Bij de jaarwisseling zijn de nieuwe Britse btw-regels ingegaan als gevolg van het handelsakkoord tussen de EU en het Verenigd Koninkrijk (VK). Die regels blijken te leiden tot een flinke kostenpost en extra administratieve lasten voor EU-bedrijven die aan particulieren in de VK verkopen.

Ondernemers van het vasteland worden verantwoordelijk gesteld voor de btw-afdracht aan de Britse belastingdienst, HMRC, die met achterstanden kampt bij de verwerking van btw-registraties. Daarnaast betalen ze een registratievergoeding aan gespecialiseerde intermediairs die de bewerkelijke aanmeldingen voor de ondernemers bij HMRC op zich nemen.

Om in het VK btw-aangifte te kunnen doen, zijn ondernemers met een omzet van meer dan £ 85.000 bovendien verplicht om gebruik te maken van 'Making Tax Digital' (MTD), het Britse digitale aangiftesysteem. Vanaf 1 april 2022 is MTD verplicht voor alle ondernemers.

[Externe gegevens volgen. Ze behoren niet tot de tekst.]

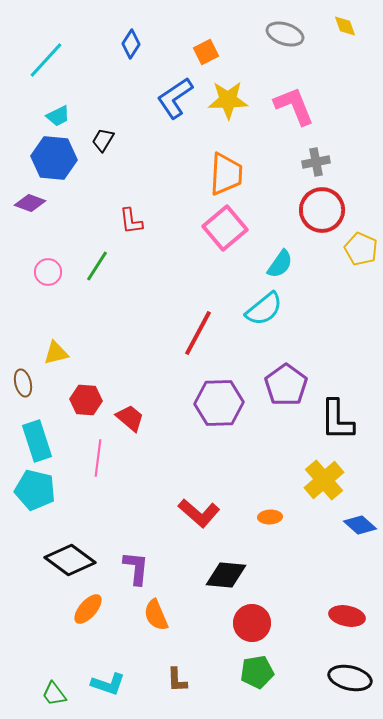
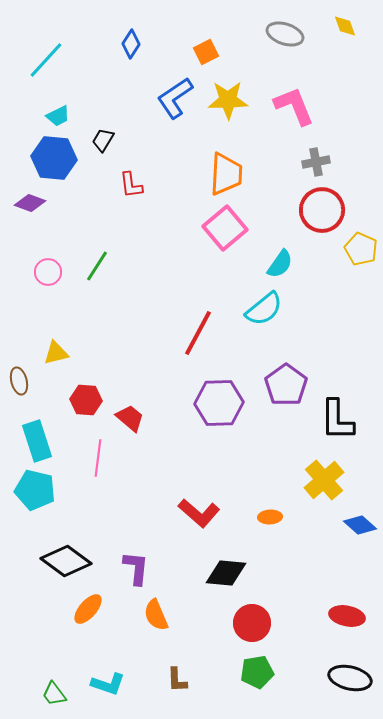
red L-shape at (131, 221): moved 36 px up
brown ellipse at (23, 383): moved 4 px left, 2 px up
black diamond at (70, 560): moved 4 px left, 1 px down
black diamond at (226, 575): moved 2 px up
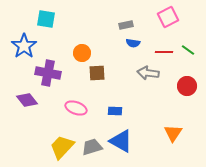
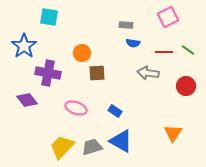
cyan square: moved 3 px right, 2 px up
gray rectangle: rotated 16 degrees clockwise
red circle: moved 1 px left
blue rectangle: rotated 32 degrees clockwise
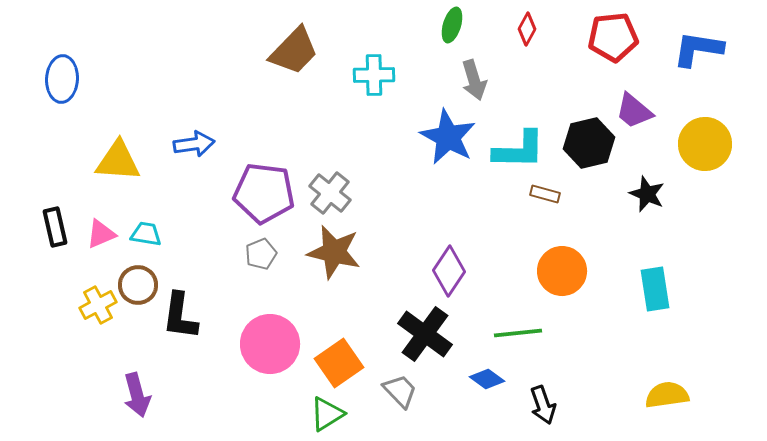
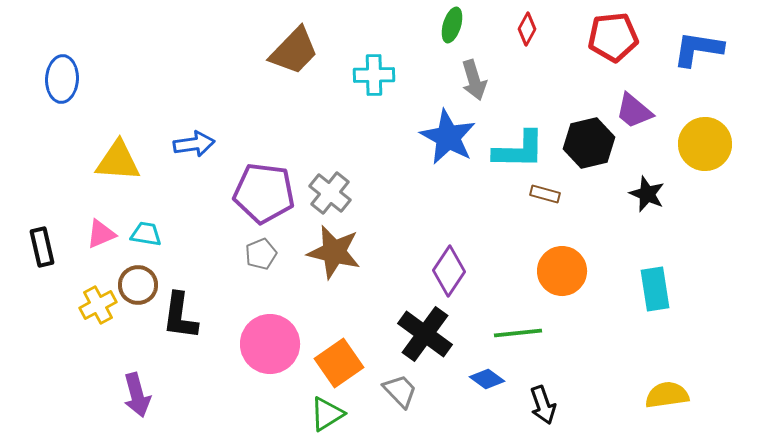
black rectangle: moved 13 px left, 20 px down
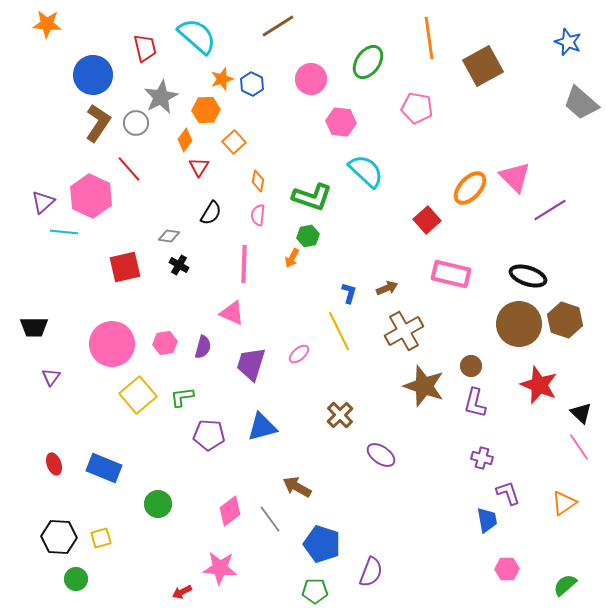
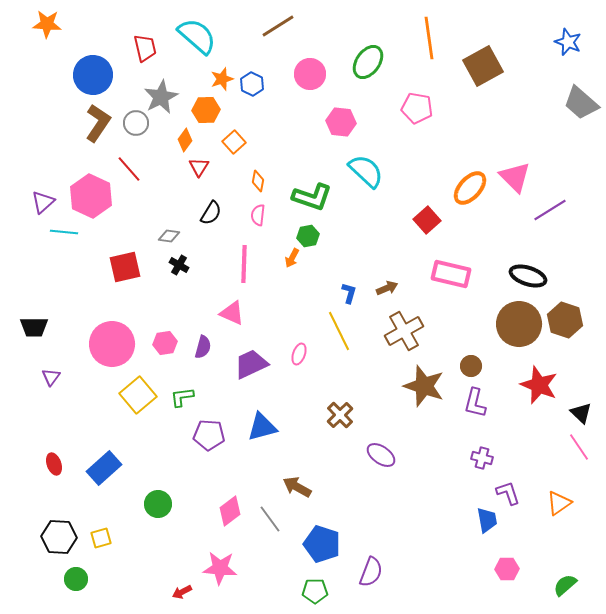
pink circle at (311, 79): moved 1 px left, 5 px up
pink ellipse at (299, 354): rotated 30 degrees counterclockwise
purple trapezoid at (251, 364): rotated 48 degrees clockwise
blue rectangle at (104, 468): rotated 64 degrees counterclockwise
orange triangle at (564, 503): moved 5 px left
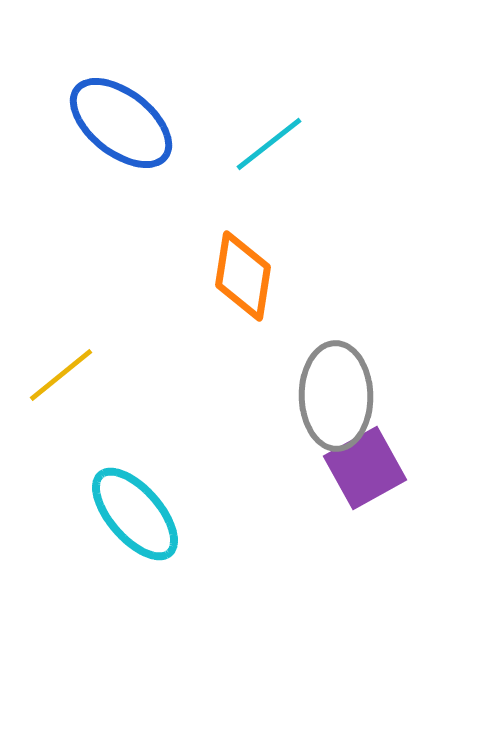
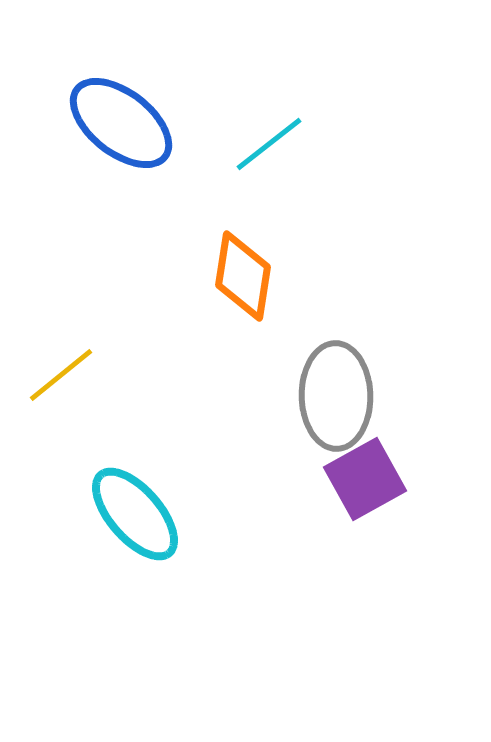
purple square: moved 11 px down
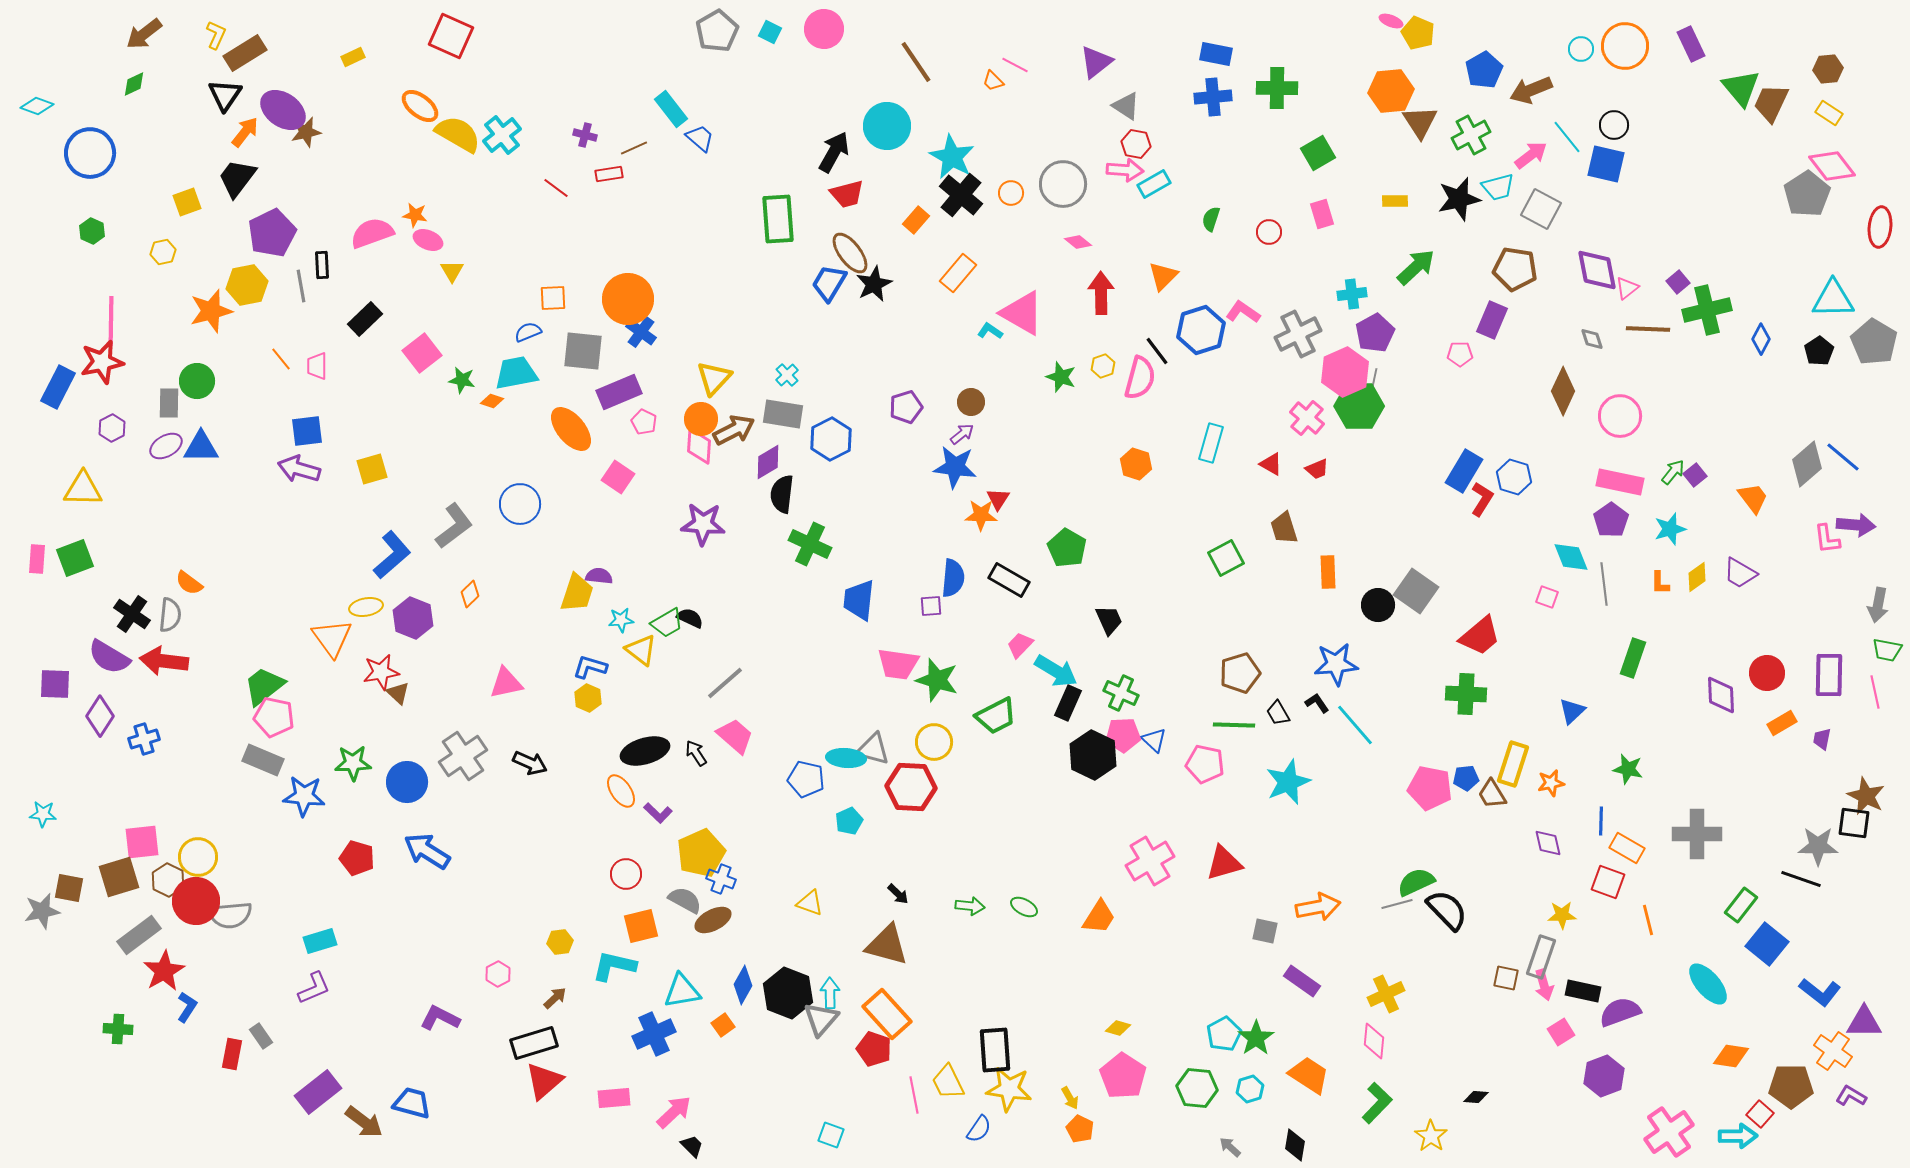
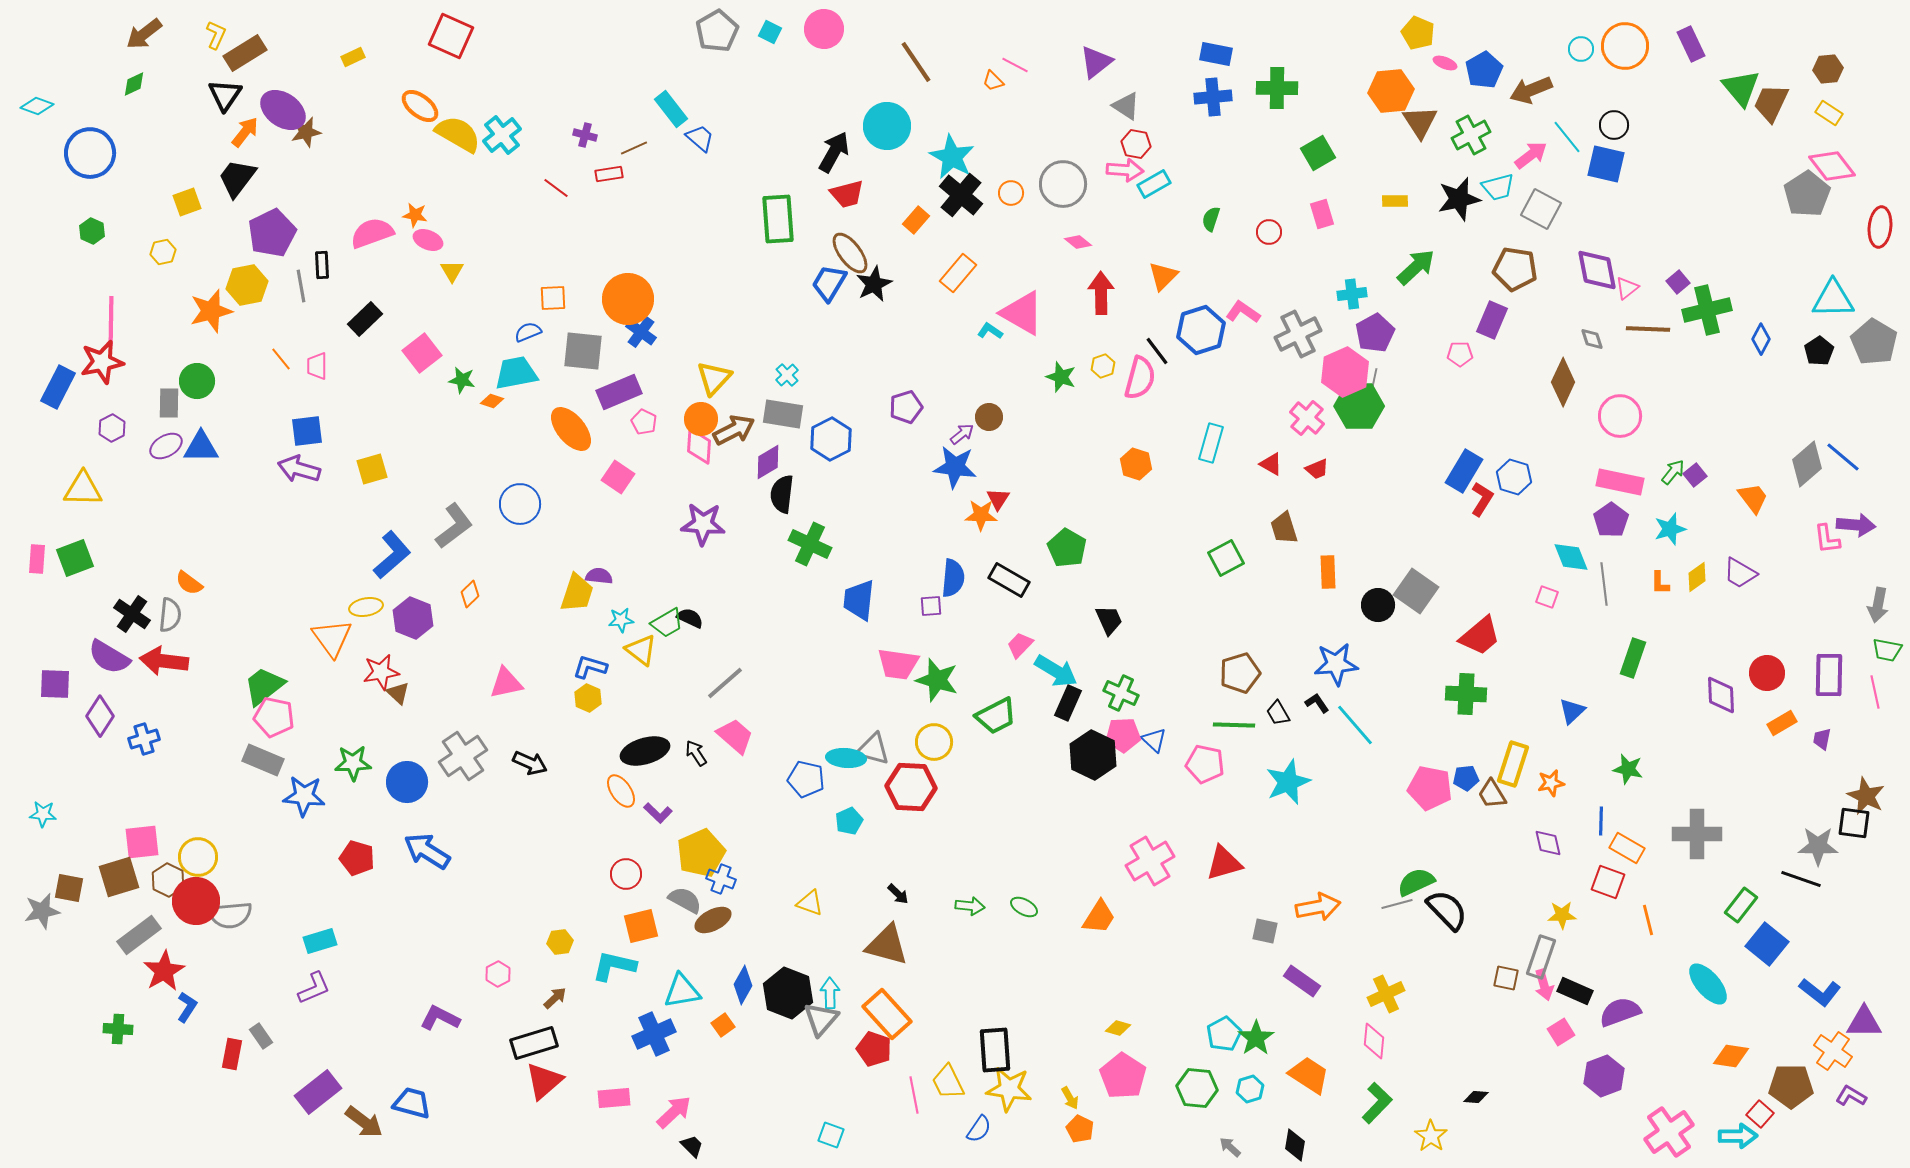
pink ellipse at (1391, 21): moved 54 px right, 42 px down
brown diamond at (1563, 391): moved 9 px up
brown circle at (971, 402): moved 18 px right, 15 px down
black rectangle at (1583, 991): moved 8 px left; rotated 12 degrees clockwise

Gebruik van MTD kan alleen via software van geselecteerde commerciële aanbieders, waardoor ondernemers uit de EU opnieuw met een kostenpost worden geconfronteerd.

In het FD beschrijft Joost Dobber de situatie van Dutch Bike Bits uit Assen dat fietsonderdelen levert aan onder meer Britse consumenten maar daarmee stopt vanwege de in de ogen van het bedrijf bespottelijke Britse btw-regels. "Als we de btw-procedure van de VK zouden volgen in de rest van de wereld dan moeten we registratievergoedingen betalen in 195 landen en de belastingregels van 195 landen bijhouden (...) Daarom leveren we vanaf halverwege december aan alle landen van de wereld ... behalve aan het VK", is het commentaar van het bedrijf in de krant.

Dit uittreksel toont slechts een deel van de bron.